THE TASK » Search the material for the string "Baño", then return every line where it is found.

»»

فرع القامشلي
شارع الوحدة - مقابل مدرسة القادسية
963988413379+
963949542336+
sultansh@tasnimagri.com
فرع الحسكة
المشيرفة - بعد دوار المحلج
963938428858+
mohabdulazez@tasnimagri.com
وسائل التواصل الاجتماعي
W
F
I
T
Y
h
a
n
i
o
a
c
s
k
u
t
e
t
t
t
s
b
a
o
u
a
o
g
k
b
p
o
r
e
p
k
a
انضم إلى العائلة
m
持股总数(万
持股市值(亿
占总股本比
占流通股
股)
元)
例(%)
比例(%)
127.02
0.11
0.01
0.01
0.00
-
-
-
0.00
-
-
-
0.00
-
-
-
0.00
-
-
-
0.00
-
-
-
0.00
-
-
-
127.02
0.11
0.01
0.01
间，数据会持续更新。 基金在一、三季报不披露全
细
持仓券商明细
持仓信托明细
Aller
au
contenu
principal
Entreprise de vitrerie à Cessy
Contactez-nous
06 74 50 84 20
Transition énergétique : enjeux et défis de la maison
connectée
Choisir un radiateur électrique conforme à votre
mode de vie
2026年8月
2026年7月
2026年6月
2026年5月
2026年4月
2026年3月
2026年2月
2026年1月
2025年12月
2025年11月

««
»»

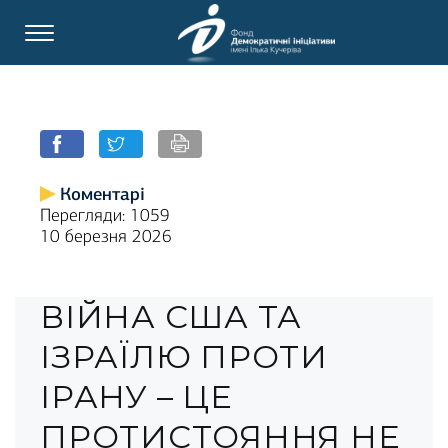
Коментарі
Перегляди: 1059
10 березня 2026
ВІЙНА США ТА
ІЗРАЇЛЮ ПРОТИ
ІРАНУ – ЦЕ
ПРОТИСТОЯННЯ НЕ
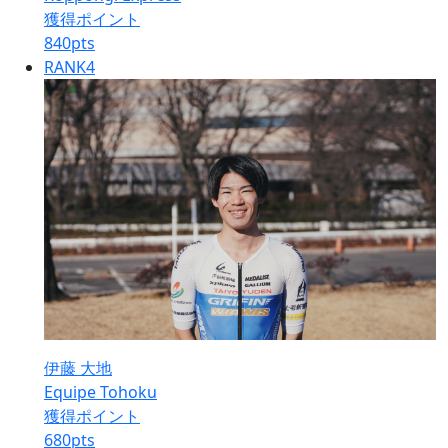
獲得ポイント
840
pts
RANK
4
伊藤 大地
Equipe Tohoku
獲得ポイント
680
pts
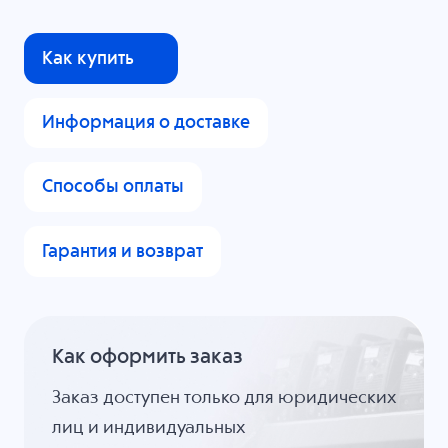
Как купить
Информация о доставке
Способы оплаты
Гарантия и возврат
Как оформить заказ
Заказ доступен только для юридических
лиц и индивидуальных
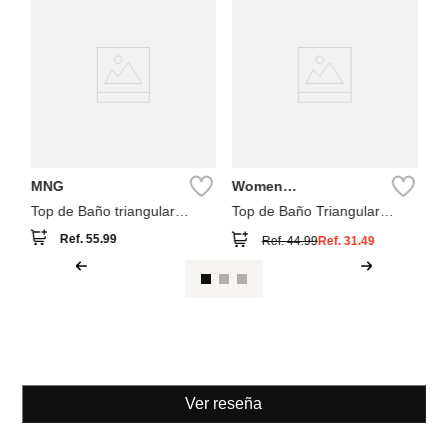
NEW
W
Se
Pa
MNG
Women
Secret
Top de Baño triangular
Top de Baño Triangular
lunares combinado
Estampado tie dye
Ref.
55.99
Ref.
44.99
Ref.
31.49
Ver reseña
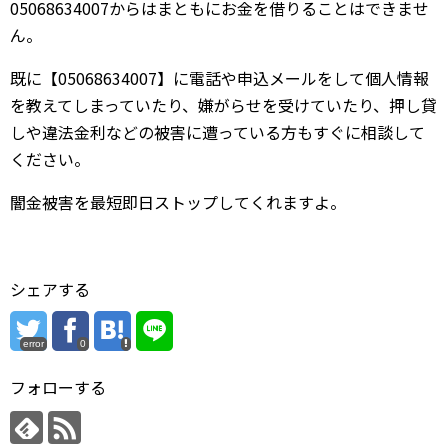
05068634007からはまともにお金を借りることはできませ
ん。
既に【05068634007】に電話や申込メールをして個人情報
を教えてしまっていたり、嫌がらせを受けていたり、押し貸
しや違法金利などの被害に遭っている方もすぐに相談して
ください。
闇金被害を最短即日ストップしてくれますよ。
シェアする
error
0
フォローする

««
»»

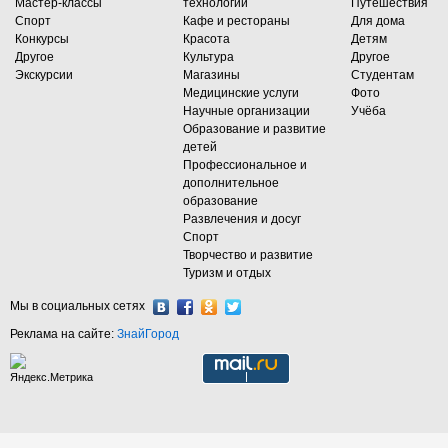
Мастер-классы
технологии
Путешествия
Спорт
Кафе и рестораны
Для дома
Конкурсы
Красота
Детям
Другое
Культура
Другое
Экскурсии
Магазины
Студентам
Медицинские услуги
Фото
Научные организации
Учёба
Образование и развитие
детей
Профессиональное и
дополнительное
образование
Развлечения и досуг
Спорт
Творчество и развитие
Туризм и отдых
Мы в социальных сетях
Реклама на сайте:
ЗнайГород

««

SOLUTION TO THIS EXERCISE »
Top de Baño triangular
Top de Baño Triangular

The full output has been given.